Sa situation a été examinée par l’équipe disciplinaire d’évaluation le 18.04.2024.
Par décision initiale du 07.05.2024, la [7] a rejeté sa demande au motif que son taux d’incapacité, évalué au regard du guide barème pour l’évaluation des déficiences et des incapacités des personnes handicapées, était compris entre 50 et 79 % et qu’elle ne présentait pas de Restriction Substantielle et Durable d’Accès à l’Emploi (RSDAE).
Le 03.07.2024, Madame [U] [L] a saisi la [7] d’un Recours Administratif Préalable Obligatoire (RAPO) en contestation de cette décision.
Le 17.09.2024, la [13] a confirmé sa décision initiale pour les mêmes motifs.

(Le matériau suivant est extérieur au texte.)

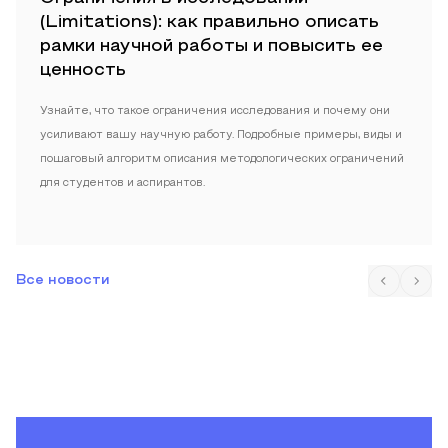
(Limitations): как правильно описать
рамки научной работы и повысить ее
ценность
Узнайте, что такое ограничения исследования и почему они
усиливают вашу научную работу. Подробные примеры, виды и
пошаговый алгоритм описания методологических ограничений
для студентов и аспирантов.
Все новости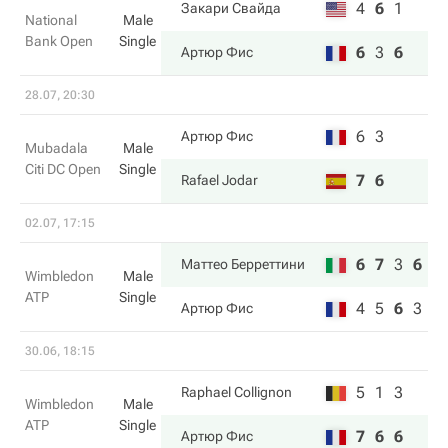
4
6
1
Закари Свайда
National
Male
Bank Open
Single
6
3
6
Артюр Фис
28.07, 20:30
6
3
Артюр Фис
Mubadala
Male
Citi DC Open
Single
7
6
Rafael Jodar
02.07, 17:15
6
7
3
6
Маттео Берреттини
Wimbledon
Male
ATP
Single
4
5
6
3
Артюр Фис
30.06, 18:15
5
1
3
Raphael Collignon
Wimbledon
Male
ATP
Single
7
6
6
Артюр Фис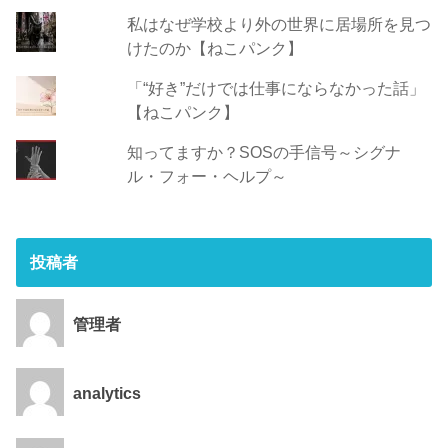
私はなぜ学校より外の世界に居場所を見つ
けたのか【ねこパンク】
「“好き”だけでは仕事にならなかった話」
【ねこパンク】
知ってますか？SOSの手信号～シグナ
ル・フォー・ヘルプ～
投稿者
管理者
analytics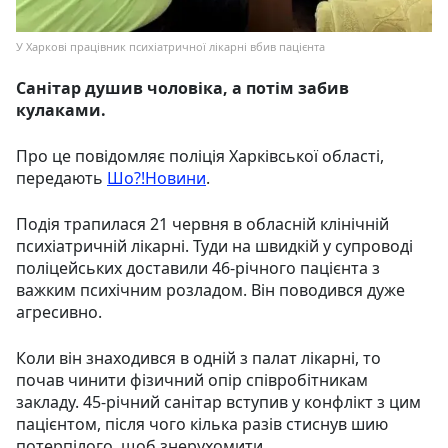
У Харкові працівник психіатричної лікарні вбив пацієнта
Санітар душив чоловіка, а потім забив
кулаками.
Про це повідомляє поліція Харківської області,
передають
Шо?!Новини
.
Подія трапилася 21 червня в обласній клінічній
психіатричній лікарні. Туди на швидкій у супроводі
поліцейських доставили 46-річного пацієнта з
важким психічним розладом. Він поводився дуже
агресивно.
Коли він знаходився в одній з палат лікарні, то
почав чинити фізичний опір співробітникам
закладу. 45-річний санітар вступив у конфлікт з цим
пацієнтом, після чого кілька разів стиснув шию
потерпілого, щоб знерухомити.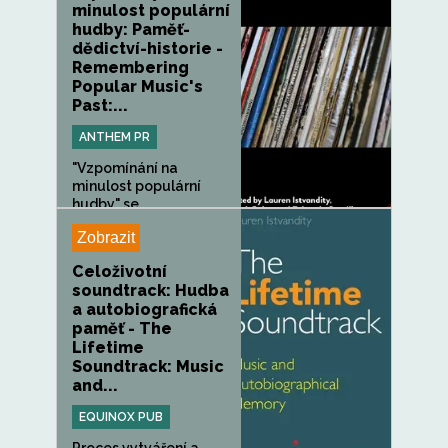
minulost populární
hudby: Paměť-
dědictví-historie -
Remembering
Popular Music's
Past:...
ANTHEM PR
"Vzpomínání na
minulost populární
hudby" se...
Zobrazit
Celoživotní
soundtrack: Hudba
a autobiografická
paměť - The
Lifetime
Soundtrack: Music
and...
EQUINOX PUB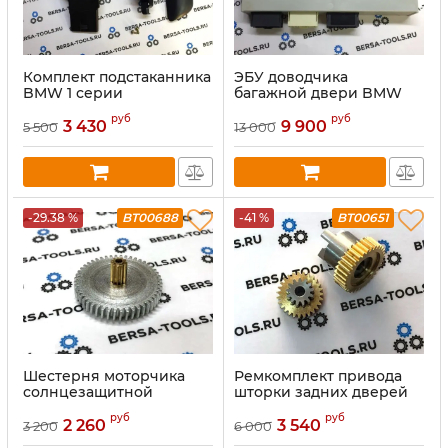
Комплект подстаканника
ЭБУ доводчика
BMW 1 серии
багажной двери BMW
E70, E71
руб
руб
3 430
9 900
5 500
13 000
-29.38 %
BT00688
-41 %
BT00651
Шестерня моторчика
Ремкомплект привода
солнцезащитной
шторки задних дверей
шторки задней двери
Porsche Cayenne,
руб
руб
BMW 7' F01, F02, F03, F04
Volkswagen Touareg
2 260
3 540
3 200
6 000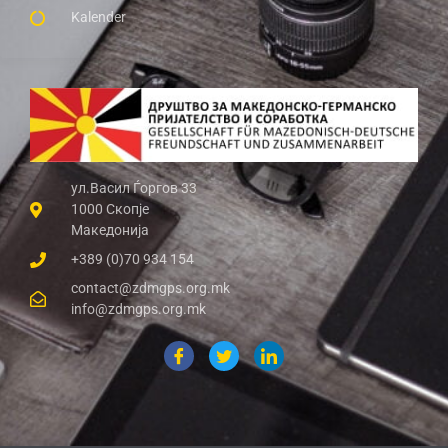
Kalender
ул.Васил Ѓоргов 33
1000 Скопје
Македонија
+389 (0)70 934 154
contact@zdmgps.org.mk
info@zdmgps.org.mk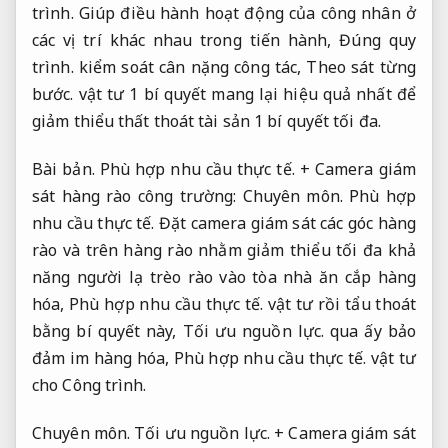
trình.
Giúp điều hành hoạt động của công nhân ở
các vị trí khác nhau trong tiến hành,
Đúng quy
trình.
kiểm soát cân nặng công tác,
Theo sát từng
bước.
vật tư 1 bí quyết mang lại hiệu quả nhất để
giảm thiểu thất thoát tài sản 1 bí quyết tối đa.
Bài bản.
Phù hợp nhu cầu thực tế.
+ Camera giám
sát hàng rào công trường:
Chuyên môn.
Phù hợp
nhu cầu thực tế.
Đặt camera giám sát các góc hàng
rào và trên hàng rào nhằm giảm thiểu tối đa khả
năng người lạ trèo rào vào tòa nhà ăn cắp hàng
hóa,
Phù hợp nhu cầu thực tế.
vật tư rồi tẩu thoát
bằng bí quyết này,
Tối ưu nguồn lực.
qua ấy bảo
đảm im hàng hóa,
Phù hợp nhu cầu thực tế.
vật tư
cho Công trình.
Chuyên môn.
Tối ưu nguồn lực.
+ Camera giám sát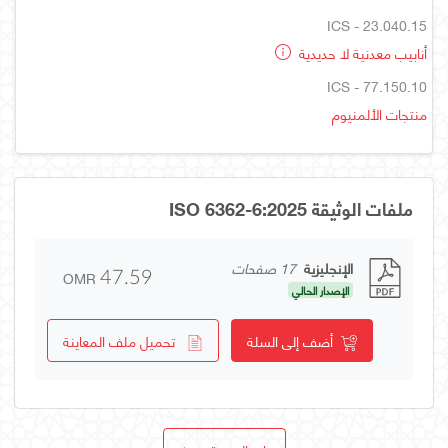
ICS - 23.040.15
أنابيب معدنية لا حديدية
ICS - 77.150.10
منتجات الألمنيوم
ملفات الوثيقة ISO 6362-6:2025
الإنجليزية
17 صفحات
OMR
47.59
الإصدار الحالي
أضف إلى السلة
تحميل ملف المعاينة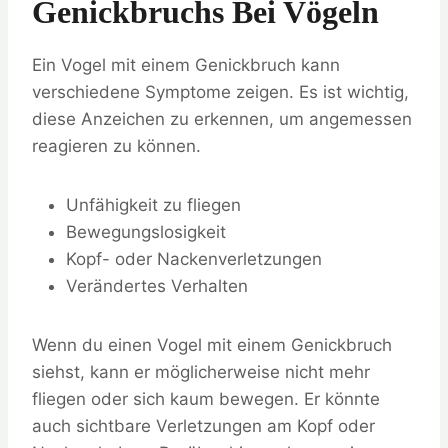
Genickbruchs Bei Vögeln
Ein Vogel mit einem Genickbruch kann
verschiedene Symptome zeigen. Es ist wichtig,
diese Anzeichen zu erkennen, um angemessen
reagieren zu können.
Unfähigkeit zu fliegen
Bewegungslosigkeit
Kopf- oder Nackenverletzungen
Verändertes Verhalten
Wenn du einen Vogel mit einem Genickbruch
siehst, kann er möglicherweise nicht mehr
fliegen oder sich kaum bewegen. Er könnte
auch sichtbare Verletzungen am Kopf oder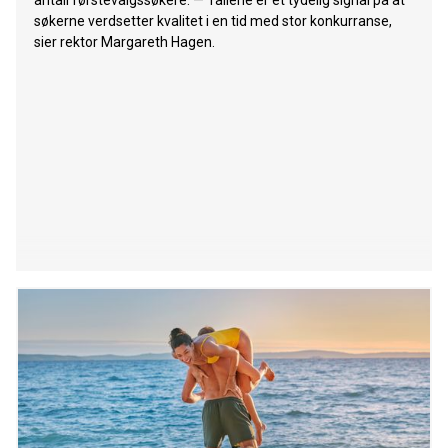
antall førstevalgssøkere. — Tallene er et tydelig signal på at
søkerne verdsetter kvalitet i en tid med stor konkurranse,
sier rektor Margareth Hagen.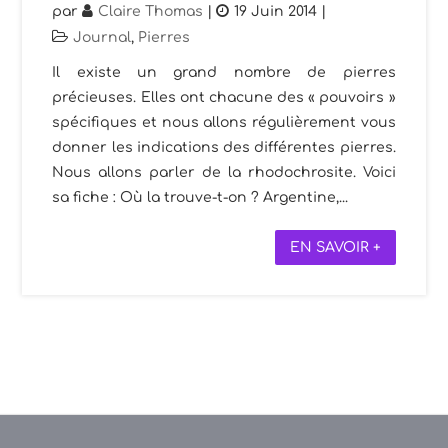
par
Claire Thomas
|
19 Juin 2014
|
Journal
,
Pierres
Il existe un grand nombre de pierres
précieuses. Elles ont chacune des « pouvoirs »
spécifiques et nous allons régulièrement vous
donner les indications des différentes pierres.
Nous allons parler de la rhodochrosite. Voici
sa fiche : Où la trouve-t-on ? Argentine,...
EN SAVOIR +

Par requête enregistrée au greffe du Pôle social le 07.11.2024, Madame [U] [L] a saisi le tribunal judiciaire de Clermont-Ferrand et formé un recours contentieux en contestation de cette décision administrative.
Le 20.03.2025, le tribunal a ordonné la réalisation d’une consultation médicale et commis le Docteur [B] [P] pour y procéder.
Dans son rapport du 15.05.2025, ce médecin a conclu à la fixation d’un taux d’incapacité compris entre 50 et 79 % sans restriction substantielle et durable d’accès à l’emploi (RSDAE).
L’affaire a été fixée à l’audience du Pôle social du tribunal judiciaire de Clermont-Ferrand du 07.10.2025.
A l’audience, Madame [U] [L], comparant en personne, maintient son recours et demande au tribunal de lui accorder le bénéfice de l’AAH.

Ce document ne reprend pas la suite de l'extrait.